La società civile rivendica operatori preparati, capaci non solo di applicare le norme, ma di interpretare la società, contribuire a mediare i conflitti, vivere nella contraddizione ed operare per ricostruire un tessuto legalitario.
Per realizzare questi obiettivi è indispensabile, come rivendicato dalla Confederazione Sindacale Autonoma di Polizia (CONSAP), che il Dipartimento della Pubblica Sicurezza metta la formazione professionale al primo posto.
Ciò significa formazione iniziale adeguata nei contenuti e nelle metodologie e forte incremento di quella specializzata e di settore.
Il problema della sicurezza è legato anche all’addestramento, ovvero all’incidenza sui processi formativi professionali del poliziotto. S’investono risorse ingenti per formare un poliziotto-soldato, il quale, poi immesso in servizio dovrà completamente dimenticare quello che ha imparato durante il corso e dovrà ricominciare da zero, rubando il mestiere a chi ha esperienza e pratica reale di polizia.

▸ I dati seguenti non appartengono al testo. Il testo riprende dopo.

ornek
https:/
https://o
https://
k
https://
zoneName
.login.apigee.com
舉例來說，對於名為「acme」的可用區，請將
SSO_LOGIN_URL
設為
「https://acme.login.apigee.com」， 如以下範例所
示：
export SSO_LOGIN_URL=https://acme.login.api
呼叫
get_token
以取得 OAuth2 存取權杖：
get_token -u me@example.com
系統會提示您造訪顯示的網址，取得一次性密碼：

La cultura della legalità e della sicurezza iniziano con la professionalità e la formazione del personale. L’esperienza diventa la vera maestra di un poliziotto.
Per questo la Consap considera le scuole di polizia il vero perno dell’apparato sicurezza : bisogna investire di più e meglio nella formazione, bisogna abbandonare i vecchi modelli formato accademia e puntare sule nuove soluzioni che la dimensione internazionale suggerisce.
Negli Stati Uniti, in Inghilterra, in Francia la formazione si fa quotidianamente con il briefing, cioè lo scambio di esperienze tra operatori e responsabili del servizio, per approfondire in tempo reale, una problematica attuale.
Nelle nostre scuole si lavora ancora su modelli astratti, prevale l‘autonomia dei direttori nella scelta dei docenti e delle materie d’insegnamento. Si prediligono nomi importanti, amici degli amici, tematiche di ampio respiro e si prepara un agente di polizia come se dovesse sostenere un esame universitario.
Più risorse dunque nella formazione e rimodulazione dei programmi per avviare una nuova politica di aggiornamento e qualificazione del personale di polizia.
La formazione iniziale non è, né potrebbe esserlo, esaustiva, ossia non permette da sé di assicurare una buona professionalità. La professionalità non può pertanto definirsi un fatto acquisito e valevole nel tempo. Al contrario, va, necessariamente migliorata e affinata, mediante continui aggiornamenti, per meglio modellarla alle esigenze e alle aspettative della società.
Pertanto diventa indispensabile, se si vuole adeguatamente sostanziare e valorizzare un così importante supporto professionale, ripensare a nuovi modelli organizzativi e didattici, che è possibile ricercare esclusivamente nel contesto degli Istituti di Istruzione e non negli ambiti delle Questure e dei vari Uffici e Reparti territoriali della Polizia di Stato.
Sinora, infatti, l’aggiornamento e l’addestramento professionale, una delle principali conquiste contrattuali, sono stati disattesi o gestiti in modo inefficace.
Fra le motivazioni più realistiche di un siffatto fenomeno, quella dell’inadeguatezza, organizzativa e didattica, degli uffici territoriali costituisce la più valida conferma della necessità di affidare agli Istituti di Istruzione un così impegnativo e importante compito. Le Questure e gli Uffici territoriali sono luoghi di lavoro, con tutte le connesse problematiche, non possono improvvisarsi in centri didattici.
In tale contesto appare dunque realizzabile un ottimale aggiornamento professionale imperniato sui seguenti aspetti:
- diversificazione didattico gestionale dell’aggiornamento e dell’addestramento professionale del personale appartenete al ruolo ordinario e tecnico, in rapporto al servizio svolto e alle responsabilità funzionali e gerarchiche rivestite;
- utilizzo delle strutture scolastiche di Polizia;
- selezione accurata del corpo docente;
- istituzione di un apposito albo docenti;
- dotazione di idoneo materiale didattico.